Are you about to engage in strategic or business planning in your organization? Planning offers a great point to think about what has and hasn’t worked in the past, how you create value (for community, within your business and organization), how you can create even more value, and ways to measure your success moving forward. Demonstrating Value can complement planning activities in a number of ways.
The first way is to help you focus on the big picture, and to ensure that you bring in different perspectives into your planning. Demonstrating Value tools are build around a holistic picture captured in this lens:
While this lens was developed to think about measurement, it can useful for framing your planning conversations:
An Organizational Sustainability Perspective – Are you developing the processes, systems and resources you need to stay viable, and to be resilient to unexpected change in the future?

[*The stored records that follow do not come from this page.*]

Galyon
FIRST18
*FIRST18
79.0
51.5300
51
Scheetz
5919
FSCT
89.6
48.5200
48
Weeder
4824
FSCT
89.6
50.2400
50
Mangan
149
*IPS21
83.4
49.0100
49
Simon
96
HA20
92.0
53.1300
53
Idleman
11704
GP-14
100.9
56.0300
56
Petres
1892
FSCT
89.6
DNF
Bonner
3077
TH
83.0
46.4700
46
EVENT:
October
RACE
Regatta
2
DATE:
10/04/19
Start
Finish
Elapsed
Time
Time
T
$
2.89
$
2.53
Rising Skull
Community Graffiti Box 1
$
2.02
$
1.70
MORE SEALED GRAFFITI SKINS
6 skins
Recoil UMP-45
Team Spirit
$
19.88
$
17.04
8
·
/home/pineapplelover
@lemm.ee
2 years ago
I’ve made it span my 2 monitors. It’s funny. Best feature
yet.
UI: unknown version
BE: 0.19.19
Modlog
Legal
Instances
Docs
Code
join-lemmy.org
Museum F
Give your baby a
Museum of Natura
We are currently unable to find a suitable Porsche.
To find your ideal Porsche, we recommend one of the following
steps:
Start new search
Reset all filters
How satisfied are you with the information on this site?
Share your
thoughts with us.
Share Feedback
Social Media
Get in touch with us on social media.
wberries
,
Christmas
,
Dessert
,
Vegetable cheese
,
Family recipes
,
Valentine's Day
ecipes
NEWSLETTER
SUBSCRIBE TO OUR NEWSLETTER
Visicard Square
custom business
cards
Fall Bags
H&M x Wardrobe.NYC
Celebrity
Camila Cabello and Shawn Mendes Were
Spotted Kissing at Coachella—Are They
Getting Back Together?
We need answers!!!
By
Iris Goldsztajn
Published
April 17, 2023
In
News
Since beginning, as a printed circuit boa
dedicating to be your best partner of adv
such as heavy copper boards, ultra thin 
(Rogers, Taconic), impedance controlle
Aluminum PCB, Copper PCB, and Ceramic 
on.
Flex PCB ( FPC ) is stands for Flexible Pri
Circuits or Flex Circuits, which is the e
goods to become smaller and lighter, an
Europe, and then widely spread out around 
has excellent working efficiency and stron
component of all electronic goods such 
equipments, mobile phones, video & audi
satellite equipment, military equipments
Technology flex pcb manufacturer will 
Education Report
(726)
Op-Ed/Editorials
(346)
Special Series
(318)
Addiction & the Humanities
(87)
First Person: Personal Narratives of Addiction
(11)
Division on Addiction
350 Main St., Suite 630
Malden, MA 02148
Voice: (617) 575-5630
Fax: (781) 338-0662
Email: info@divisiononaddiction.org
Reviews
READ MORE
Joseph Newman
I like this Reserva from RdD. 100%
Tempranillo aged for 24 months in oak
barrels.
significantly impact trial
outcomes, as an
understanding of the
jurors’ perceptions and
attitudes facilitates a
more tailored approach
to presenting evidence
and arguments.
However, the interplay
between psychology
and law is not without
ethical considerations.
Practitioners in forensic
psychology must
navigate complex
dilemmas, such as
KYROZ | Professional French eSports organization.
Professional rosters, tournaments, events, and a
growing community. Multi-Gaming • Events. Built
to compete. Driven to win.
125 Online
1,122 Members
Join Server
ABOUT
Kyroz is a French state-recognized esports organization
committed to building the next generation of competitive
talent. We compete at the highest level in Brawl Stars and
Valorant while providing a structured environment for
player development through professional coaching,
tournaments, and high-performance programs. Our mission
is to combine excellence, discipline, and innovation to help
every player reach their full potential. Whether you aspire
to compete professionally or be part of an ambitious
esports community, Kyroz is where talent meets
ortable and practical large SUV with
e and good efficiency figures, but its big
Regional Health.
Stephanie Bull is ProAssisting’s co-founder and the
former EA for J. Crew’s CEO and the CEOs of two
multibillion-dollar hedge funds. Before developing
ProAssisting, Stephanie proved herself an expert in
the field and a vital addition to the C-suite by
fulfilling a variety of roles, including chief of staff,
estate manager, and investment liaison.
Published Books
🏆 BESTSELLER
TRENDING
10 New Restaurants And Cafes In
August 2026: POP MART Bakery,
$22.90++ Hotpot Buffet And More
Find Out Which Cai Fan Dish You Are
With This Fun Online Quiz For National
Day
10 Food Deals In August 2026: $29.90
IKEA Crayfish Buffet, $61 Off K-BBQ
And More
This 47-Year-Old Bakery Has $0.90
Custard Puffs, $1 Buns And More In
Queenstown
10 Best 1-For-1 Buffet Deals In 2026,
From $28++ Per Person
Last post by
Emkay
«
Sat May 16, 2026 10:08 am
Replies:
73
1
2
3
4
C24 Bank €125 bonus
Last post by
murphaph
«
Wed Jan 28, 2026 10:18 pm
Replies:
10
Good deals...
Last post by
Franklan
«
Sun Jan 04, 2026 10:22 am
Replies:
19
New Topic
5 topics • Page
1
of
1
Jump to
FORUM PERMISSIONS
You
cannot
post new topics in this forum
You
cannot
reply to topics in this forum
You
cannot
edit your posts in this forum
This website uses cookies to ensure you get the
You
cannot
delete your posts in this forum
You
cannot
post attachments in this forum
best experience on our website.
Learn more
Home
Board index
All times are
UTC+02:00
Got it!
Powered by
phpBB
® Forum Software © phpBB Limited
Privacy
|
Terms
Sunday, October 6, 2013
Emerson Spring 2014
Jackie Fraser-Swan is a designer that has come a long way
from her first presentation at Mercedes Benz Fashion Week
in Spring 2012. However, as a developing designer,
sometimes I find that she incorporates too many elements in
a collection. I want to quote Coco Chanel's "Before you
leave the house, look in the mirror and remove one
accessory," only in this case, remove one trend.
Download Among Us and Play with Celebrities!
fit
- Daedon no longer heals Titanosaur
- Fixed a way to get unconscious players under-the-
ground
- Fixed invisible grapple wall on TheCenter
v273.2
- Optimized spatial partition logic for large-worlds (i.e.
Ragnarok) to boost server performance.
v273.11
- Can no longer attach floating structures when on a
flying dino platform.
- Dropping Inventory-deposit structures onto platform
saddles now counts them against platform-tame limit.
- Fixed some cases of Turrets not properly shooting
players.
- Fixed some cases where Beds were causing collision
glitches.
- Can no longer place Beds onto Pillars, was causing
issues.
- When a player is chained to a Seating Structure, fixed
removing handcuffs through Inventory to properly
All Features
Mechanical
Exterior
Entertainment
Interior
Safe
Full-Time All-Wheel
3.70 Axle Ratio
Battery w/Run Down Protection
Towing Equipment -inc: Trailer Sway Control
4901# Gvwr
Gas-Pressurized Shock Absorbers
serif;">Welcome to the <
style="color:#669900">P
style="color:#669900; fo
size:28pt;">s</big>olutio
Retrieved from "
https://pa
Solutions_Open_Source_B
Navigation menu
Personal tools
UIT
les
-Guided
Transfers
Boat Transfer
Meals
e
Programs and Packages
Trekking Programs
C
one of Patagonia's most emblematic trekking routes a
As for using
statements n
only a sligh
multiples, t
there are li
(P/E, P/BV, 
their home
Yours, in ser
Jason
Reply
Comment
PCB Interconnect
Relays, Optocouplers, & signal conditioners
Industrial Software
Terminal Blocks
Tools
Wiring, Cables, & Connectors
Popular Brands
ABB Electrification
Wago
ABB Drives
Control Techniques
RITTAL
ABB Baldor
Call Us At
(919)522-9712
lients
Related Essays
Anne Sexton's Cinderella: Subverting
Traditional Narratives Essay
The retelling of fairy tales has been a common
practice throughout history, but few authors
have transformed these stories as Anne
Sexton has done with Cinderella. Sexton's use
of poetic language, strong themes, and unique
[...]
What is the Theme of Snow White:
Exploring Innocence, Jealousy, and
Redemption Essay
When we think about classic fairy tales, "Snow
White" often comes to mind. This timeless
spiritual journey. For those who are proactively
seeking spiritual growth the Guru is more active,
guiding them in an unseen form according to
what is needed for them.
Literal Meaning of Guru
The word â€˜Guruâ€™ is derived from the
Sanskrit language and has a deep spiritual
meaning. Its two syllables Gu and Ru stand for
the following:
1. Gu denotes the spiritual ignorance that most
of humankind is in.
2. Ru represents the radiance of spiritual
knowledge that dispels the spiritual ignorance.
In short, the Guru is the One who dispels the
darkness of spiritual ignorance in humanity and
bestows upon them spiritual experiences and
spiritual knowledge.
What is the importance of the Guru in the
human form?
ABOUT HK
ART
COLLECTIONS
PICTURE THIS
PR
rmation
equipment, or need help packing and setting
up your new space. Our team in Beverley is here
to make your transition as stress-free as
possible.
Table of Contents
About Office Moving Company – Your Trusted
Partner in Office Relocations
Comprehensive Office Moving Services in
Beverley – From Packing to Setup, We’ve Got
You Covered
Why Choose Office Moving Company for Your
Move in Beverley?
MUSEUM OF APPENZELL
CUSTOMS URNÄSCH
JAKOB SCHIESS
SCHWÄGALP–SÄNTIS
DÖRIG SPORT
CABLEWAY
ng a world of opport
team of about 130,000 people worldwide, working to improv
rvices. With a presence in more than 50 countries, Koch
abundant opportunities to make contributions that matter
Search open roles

A Mission Impact Perspective – How successful are you in meeting the social, cultural and environmental objectives set out in your mission? Can you fine tune what you do to create more value for community and the people you serve?
A Business Performance Perspective – What is your value to your customer? Are you successful financially? Is your business model realistic?
If you are planning for a new venture, the lens can focus your attention on what you will need to do to be successful as a social enterprise.
Specific Demonstrating Value tools can also complement planning activities in a number of ways. The first is to help you ask key questions about what you have done so far in order to better help you look forward by pinpointing needs and opportunities. The second way is to make it easier to measure your success moving forward. Check out these tools!
- Impact Mapping Worksheet: This is a great tool for helping you determine all the ways you may be creating value in the community through your mission, and to help you make linkages between what you do, and the community outcomes that you seek.
- Organizational Sustainability Tool: This self assessment looks at the resiliency of your organization. It is based around whether you are building 'capitals' that are important to ensure a healthy organization (Human Capital, Organizational Capital, Financial Capital, Social Capital and Intellectual Capital).
- Social Enterprise Evaluation Question Set: This is a list questions that can help you revisit the expectations for starting a social enterprise to evaluate its success. Pick from the list to focus your planning discussions.
- Sustainable Operations Assessment: This is a self-assessment matrix that can help you pull together and review the practices that you may be doing to support progressive workplace practices, community leadership and operational practices that are environmentally sustainable.
- The Demonstrating Value Workbook: Once you have clear objectives in your plan, use this guide to identify ways to measure your performance and impact, design a performance snapshot, and define a plan for improving your data collection systems.